Animating the Victorians
Disney's Literary History
Many Disney films adapt works from the Victorian period, which is often called the Golden Age of children’s literature. Animating the Victorians: Disney’s Literary History explores Disney’s adaptations of Victorian texts like Alice in Wonderland, Oliver Twist, Treasure Island, Peter Pan, and the tales of Hans Christian Andersen. Author Patrick C. Fleming traces those adaptations from initial concept to theatrical release and beyond to the sequels, consumer products, and theme park attractions that make up a Disney franchise. During the production process, which often extended over decades, Disney’s writers engaged not just with the texts themselves but with the contexts in which they were written, their authors’ biographies, and intervening adaptations. To reveal that process, Fleming draws on preproduction reports, press releases, and unfinished drafts, including materials in the Walt Disney Company Archives, some of which have not yet been discussed in print.
But the relationship between Disney and the Victorians goes beyond adaptations.
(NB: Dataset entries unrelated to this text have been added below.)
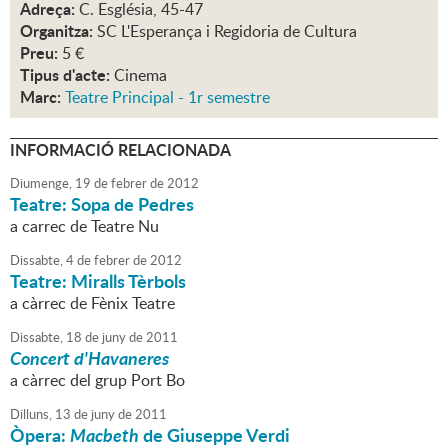
Adreça:
C. Església, 45-47
Organitza:
SC L'Esperança i Regidoria de Cultura
Preu:
5 €
Tipus d'acte:
Cinema
Marc:
Teatre Principal - 1r semestre
INFORMACIÓ RELACIONADA
Diumenge,
19
de
febrer
de
2012
Teatre: Sopa de Pedres
a carrec de Teatre Nu
Dissabte,
4
de
febrer
de
2012
Teatre: Miralls Tèrbols
a càrrec de Fènix Teatre
Dissabte,
18
de
juny
de
2011
Concert d'Havaneres
a càrrec del grup Port Bo
Dilluns,
13
de
juny
de
2011
Òpera:
Macbeth
de Giuseppe Verdi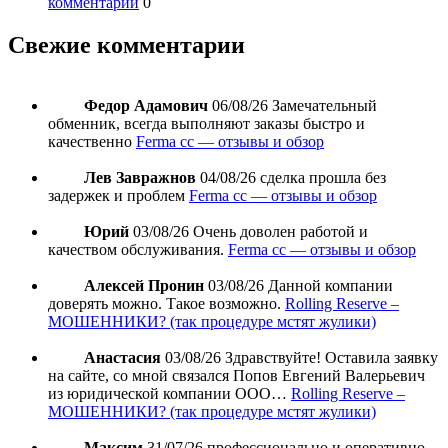
комментарии
0
Свежие комментарии
Федор Адамович
06/08/26
Замечательный
обменник, всегда выполняют заказы быстро и
качественно
Ferma cc — отзывы и обзор
Лев Завражнов
04/08/26
сделка прошла без
задержек и проблем
Ferma cc — отзывы и обзор
Юрий
03/08/26
Очень доволен работой и
качеством обслуживания.
Ferma cc — отзывы и обзор
Алексей Пронин
03/08/26
Данной компании
доверять можно. Такое возможно.
Rolling Reserve –
МОШЕННИКИ? (так процедуре мстят жулики)
Анастасия
03/08/26
Здравствуйте! Оставила заявку
на сайте, со мной связался Попов Евгений Валерьевич
из юридической компании ООО…
Rolling Reserve –
МОШЕННИКИ? (так процедуре мстят жулики)
Максим
31/07/26
профессионально и оперативно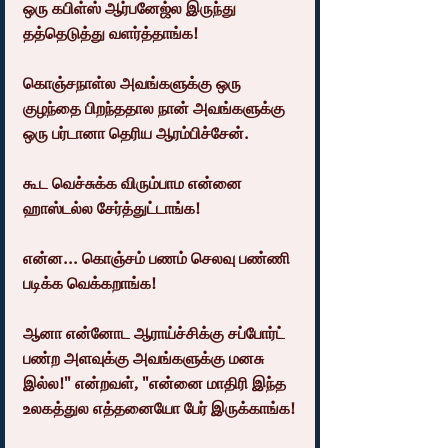
ஒரு கபிள்ஸ் ஆர்பனேஜ்ல இருந்து 
தத்தெடுத்து வளர்த்தாங்க!
கொஞ்சநாள்ல அவங்களுக்கு ஒரு 
குழந்தை பிறந்ததால நான் அவங்களுக்கு 
ஒரு பர்டானா தெரிய ஆரம்பிச்சேன்.
கூட வெச்சுக்க விரும்பாம என்னை 
ஹாஸ்டல்ல சேர்த்துட்டாங்க!
என்ன... கொஞ்சம் பணம் செலவு பண்ணி 
படிக்க வெக்கறாங்க!
ஆனா என்னோட ஆராய்ச்சிக்கு சப்போர்ட் 
பண்ற அளவுக்கு அவங்களுக்கு மனசு 
இல்ல!" என்றவள், "என்னை மாதிரி இந்த 
உலகத்துல எத்தனையோ பேர் இருக்காங்க!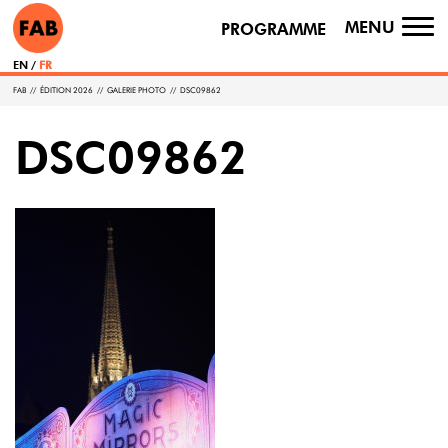
MENU
PROGRAMME
TO
NA
EN
FR
FAB
//
ÉDITION 2026
//
GALERIE PHOTO
//
DSC09862
DSC09862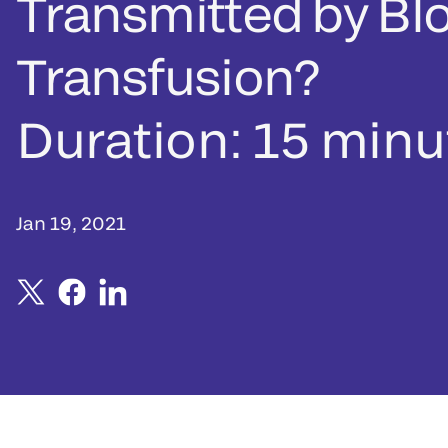
Transmitted by Bl
Transfusion?
Duration: 15 minu
Jan 19, 2021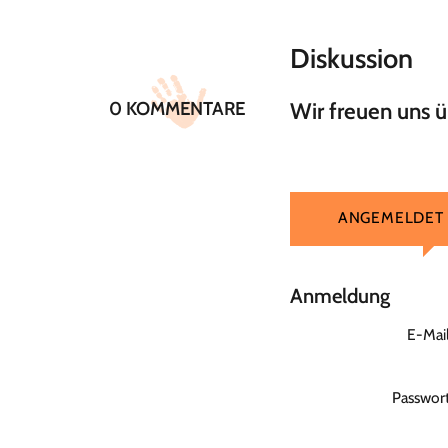
Diskussion
0 KOMMENTARE
Wir freuen uns 
ANGEMELDET
Anmeldung
E-Mai
Passwor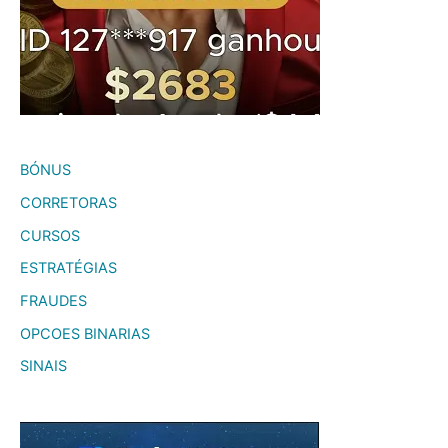
BÓNUS
CORRETORAS
CURSOS
ESTRATÉGIAS
FRAUDES
OPCOES BINARIAS
SINAIS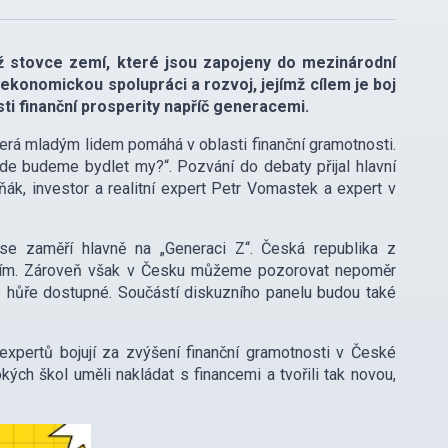
ež stovce zemí, které jsou zapojeny do mezinárodní
konomickou spolupráci a rozvoj, jejímž cílem je boj
sti finanční prosperity napříč generacemi.
terá mladým lidem pomáhá v oblasti finanční gramotnosti.
de budeme bydlet my?“. Pozvání do debaty přijal hlavní
k, investor a realitní expert Petr Vomastek a expert v
í se zaměří hlavně na „Generaci Z“. Česká republika z
ením. Zároveň však v Česku můžeme pozorovat nepoměr
le hůře dostupné. Součástí diskuzního panelu budou také
expertů bojují za zvýšení finanční gramotnosti v České
kých škol uměli nakládat s financemi a tvořili tak novou,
Walt Disney himself had a similar career to the Victorian author-entrepreneur Charles Dickens. Linking the Disney Princess franchise to Victorian ideologies shows how gender and sexuality are constantly being renegotiated. Disney’s animated musicals, theme parks, copyright practices, and even marketing campaigns depend on cultural assumptions, legal frameworks, and media technologies that emerged in nineteenth-century England. Moreover, Disney’s adaptations influence modern students and scholars of the Victorian period. By applying scholarship in Victorian studies to a global company, Fleming shows how institutions mediate our understanding of the past and demonstrates the continued relevance of literary studies in a corporate media age.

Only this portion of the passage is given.